La crononauta col telefonino

cellulare 1938

1938: un gruppo di operaie felici e sorridenti esce da una fabbrica. E, in mano a una di loro, c’è quello che appare essere un cellulare. E’ questo l’ultimo mistero, direttamente da Youtube. Attualmente il video originale è stato rimosso, alimentando ulteriori voci di complotti e cover up, ma è ancora possibile visionarlo in una delle innumerevoli copie presenti sul web.

Due le spiegazioni, almeno stando a Panorama e Daily Mail. Prima ipotesi:la donna è una crononauta, una viaggiatrice del tempo. Questa teoria, però, soffre di un problema di fondo: per funzionare i cellulari hanno bisogno di attrezzature che trasmettano il segnale (in genere stazioni radio base o satelliti per telecomunicazioni). Difficile pensare a un trasferimento nel passato di tutto il necessario. Come nel caso di un analogo video del mistero realizzato nel 1938 e riscoperto nel 2010, la teoria del “crononauta con cellulare” non regge.

E allora entra in gioco la seconda ipotesi: niente viaggiatori del tempo, ma una tecnologia dell’epoca, magari tenuta nascosta per decenni con oscure finalità. A supporto di questa teoria una testimonianza, inserita dall’utente Planetcheck a commento del video originale: la donna del mistero è la sua bisnonna, all’uscita di una fabbrica della Dupont a Leominster, Massachusetts. E quello che ha in mano è una sorta di cordless ante-litteram:

La donna che vedete è mia bisnonna Gertrude Jones. Aveva 17 anni. Le ho chiesto di questo video e lo ricorda piuttosto chiaramente. Dice che la Dupont aveva una sezione telecomunicazioni nella sua fabbrica. C’erano degli esperimenti con i telefoni senza fili. A Gertrude e a cinque altre donne vennero dati questi telefoni senza fili per testarli per una settimana. Gertrude sta parlando a uno degli scienziati che teneva un altro telefono wireless, che si trovava più indietro, alla sua destra.

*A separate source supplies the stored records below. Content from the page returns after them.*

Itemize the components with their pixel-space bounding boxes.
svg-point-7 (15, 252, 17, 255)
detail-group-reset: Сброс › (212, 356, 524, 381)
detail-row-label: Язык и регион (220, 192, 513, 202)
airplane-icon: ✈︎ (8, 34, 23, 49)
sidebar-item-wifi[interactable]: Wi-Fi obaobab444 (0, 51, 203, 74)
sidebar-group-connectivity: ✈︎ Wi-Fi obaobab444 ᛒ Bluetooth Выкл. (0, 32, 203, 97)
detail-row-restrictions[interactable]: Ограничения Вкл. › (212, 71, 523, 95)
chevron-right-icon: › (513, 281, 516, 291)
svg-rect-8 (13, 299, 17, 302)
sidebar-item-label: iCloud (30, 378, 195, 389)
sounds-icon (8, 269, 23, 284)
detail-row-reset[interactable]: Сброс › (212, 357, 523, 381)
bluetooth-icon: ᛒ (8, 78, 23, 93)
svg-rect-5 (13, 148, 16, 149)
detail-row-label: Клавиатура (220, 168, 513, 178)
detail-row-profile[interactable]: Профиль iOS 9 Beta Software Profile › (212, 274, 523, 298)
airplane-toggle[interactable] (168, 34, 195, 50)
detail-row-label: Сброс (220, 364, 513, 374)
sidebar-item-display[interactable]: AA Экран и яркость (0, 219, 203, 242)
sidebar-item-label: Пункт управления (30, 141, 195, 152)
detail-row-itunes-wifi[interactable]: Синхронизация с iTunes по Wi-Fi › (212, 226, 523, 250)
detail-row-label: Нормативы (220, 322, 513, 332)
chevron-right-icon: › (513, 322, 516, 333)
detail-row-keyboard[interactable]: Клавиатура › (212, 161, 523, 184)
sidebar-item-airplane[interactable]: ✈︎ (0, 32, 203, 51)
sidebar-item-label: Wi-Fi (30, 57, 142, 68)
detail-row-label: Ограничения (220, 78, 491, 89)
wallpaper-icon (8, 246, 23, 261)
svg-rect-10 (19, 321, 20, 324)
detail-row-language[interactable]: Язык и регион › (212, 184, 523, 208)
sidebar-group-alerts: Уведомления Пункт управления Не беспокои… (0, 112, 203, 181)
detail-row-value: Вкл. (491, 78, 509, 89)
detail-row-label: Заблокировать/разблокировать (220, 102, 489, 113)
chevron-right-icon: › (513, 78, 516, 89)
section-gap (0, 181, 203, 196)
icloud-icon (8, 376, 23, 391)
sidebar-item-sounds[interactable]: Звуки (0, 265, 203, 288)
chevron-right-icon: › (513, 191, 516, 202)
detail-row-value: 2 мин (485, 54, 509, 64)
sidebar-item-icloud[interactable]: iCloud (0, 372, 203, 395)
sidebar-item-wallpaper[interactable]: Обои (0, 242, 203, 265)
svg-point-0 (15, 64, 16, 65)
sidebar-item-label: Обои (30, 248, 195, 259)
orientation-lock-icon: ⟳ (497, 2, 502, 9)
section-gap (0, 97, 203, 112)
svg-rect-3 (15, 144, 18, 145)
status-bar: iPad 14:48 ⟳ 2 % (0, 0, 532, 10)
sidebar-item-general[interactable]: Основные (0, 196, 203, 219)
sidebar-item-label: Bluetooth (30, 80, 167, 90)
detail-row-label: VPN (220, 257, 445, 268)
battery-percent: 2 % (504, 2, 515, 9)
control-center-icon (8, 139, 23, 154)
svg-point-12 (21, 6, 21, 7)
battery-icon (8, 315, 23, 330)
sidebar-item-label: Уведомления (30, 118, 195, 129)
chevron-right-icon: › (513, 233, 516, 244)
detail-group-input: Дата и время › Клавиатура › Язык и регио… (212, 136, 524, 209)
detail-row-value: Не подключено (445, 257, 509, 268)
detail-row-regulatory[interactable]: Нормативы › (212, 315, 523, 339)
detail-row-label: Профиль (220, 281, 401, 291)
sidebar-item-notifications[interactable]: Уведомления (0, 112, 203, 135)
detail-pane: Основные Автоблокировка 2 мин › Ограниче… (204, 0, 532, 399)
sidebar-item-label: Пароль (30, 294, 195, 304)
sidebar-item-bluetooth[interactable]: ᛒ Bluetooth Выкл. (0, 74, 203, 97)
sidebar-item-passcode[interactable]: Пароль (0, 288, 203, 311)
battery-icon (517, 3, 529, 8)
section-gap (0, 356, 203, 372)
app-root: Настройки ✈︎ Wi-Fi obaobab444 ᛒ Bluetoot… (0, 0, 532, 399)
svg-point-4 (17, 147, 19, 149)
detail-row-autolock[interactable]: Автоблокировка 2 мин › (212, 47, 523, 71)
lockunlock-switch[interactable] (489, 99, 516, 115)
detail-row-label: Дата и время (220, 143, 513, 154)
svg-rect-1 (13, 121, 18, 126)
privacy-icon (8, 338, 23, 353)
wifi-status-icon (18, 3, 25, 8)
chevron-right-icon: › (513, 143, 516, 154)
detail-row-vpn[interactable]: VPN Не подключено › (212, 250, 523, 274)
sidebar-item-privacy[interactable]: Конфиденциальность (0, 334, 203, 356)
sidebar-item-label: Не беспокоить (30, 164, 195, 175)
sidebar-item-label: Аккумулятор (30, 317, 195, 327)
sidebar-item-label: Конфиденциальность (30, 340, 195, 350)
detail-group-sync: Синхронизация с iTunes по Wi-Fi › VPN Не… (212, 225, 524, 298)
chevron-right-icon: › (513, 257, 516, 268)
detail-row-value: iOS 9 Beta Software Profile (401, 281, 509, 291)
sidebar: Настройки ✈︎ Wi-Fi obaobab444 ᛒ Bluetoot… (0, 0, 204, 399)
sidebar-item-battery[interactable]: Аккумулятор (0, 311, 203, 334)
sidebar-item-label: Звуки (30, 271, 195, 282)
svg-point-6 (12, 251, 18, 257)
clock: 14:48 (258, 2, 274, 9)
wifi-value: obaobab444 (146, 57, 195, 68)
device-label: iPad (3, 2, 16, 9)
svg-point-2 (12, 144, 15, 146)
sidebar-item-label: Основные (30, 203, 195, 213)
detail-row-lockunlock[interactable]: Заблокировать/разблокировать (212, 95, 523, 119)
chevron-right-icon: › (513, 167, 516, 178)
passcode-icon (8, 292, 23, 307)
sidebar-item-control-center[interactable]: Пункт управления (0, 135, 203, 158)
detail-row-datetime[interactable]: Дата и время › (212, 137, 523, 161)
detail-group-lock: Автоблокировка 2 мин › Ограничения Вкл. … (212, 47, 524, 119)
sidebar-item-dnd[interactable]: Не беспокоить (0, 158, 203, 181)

handie-talkieUn antenato del cordless, quindi, o magari del semplice walkie-talkie: teoria che elimina il problema delle celle telefoniche e della trasmissione del segnale, ma che presenta comunque diversi problemi. I primi cordless infatti furono sperimentati alla fine degli anni ’60, mentre l’invenzione dei walkie-talkie viene attribuita a Alfred J. Gross, che cominciò a sperimentarla tra il 1934 e il 1941. L’epoca sarebbe quindi compatibile con quella del filmato, se non fosse per un piccolo particolare: i primi walkie-talkie (anzi, Handie-Talkie) si portavano in spalla e avevano le dimensioni di uno zaino. La miniaturizzazione diventò possibile solo a partire dagli anni ’50, con lo sviluppo dei transistor e la scoperta della microelettronica.

Se davvero l’industria Dupont (che, per la cronaca, nel 1938 produceva sostanze chimiche e esplosivi, ma non sistemi per le telecomunicazioni) avesse avuto per le mani un dispositivo così rivoluzionario, non avrebbe esitato a venderlo all’esercito statunitense durante la seconda guerra mondiale, così come fece invece con la polvere da sparo e il plutonio necessario al progetto Manhattan. La storia di “Planetcheck” onestamente sembra più frutto di uno scherzo che di una rivelazione sconvolgente.

borsa pochetteCosa potrebbe essere, allora, l’oggetto del mistero? Assumendo che il filmato sia autentico e non ritoccato (come in altri casi meno famosi di crononauti), è molto probabile che si tratti di un oggetto di uso comune: le persone intorno alla donna non sembrano stupite, sorridono, mentre sicuramente la visione di una pazza intenta a conversare da sola (così sarebbe apparsa nel 1938) avrebbe quanto meno destato qualche perplessità. Forse si tratta di una pochette, come quelle tenute in mano da altre donne nel filmato.

L’illusione di un cellulare potrebbe essere stata creata dalla presenza di questo oggetto a fianco di un gesto comune, come quello di aggiustarsi i capelli o massaggiarsi il collo. Una sorta di “cronopareidolia”, insomma, come nel caso dello sputnik di Salimbeni o dell’astronauta di Palenque.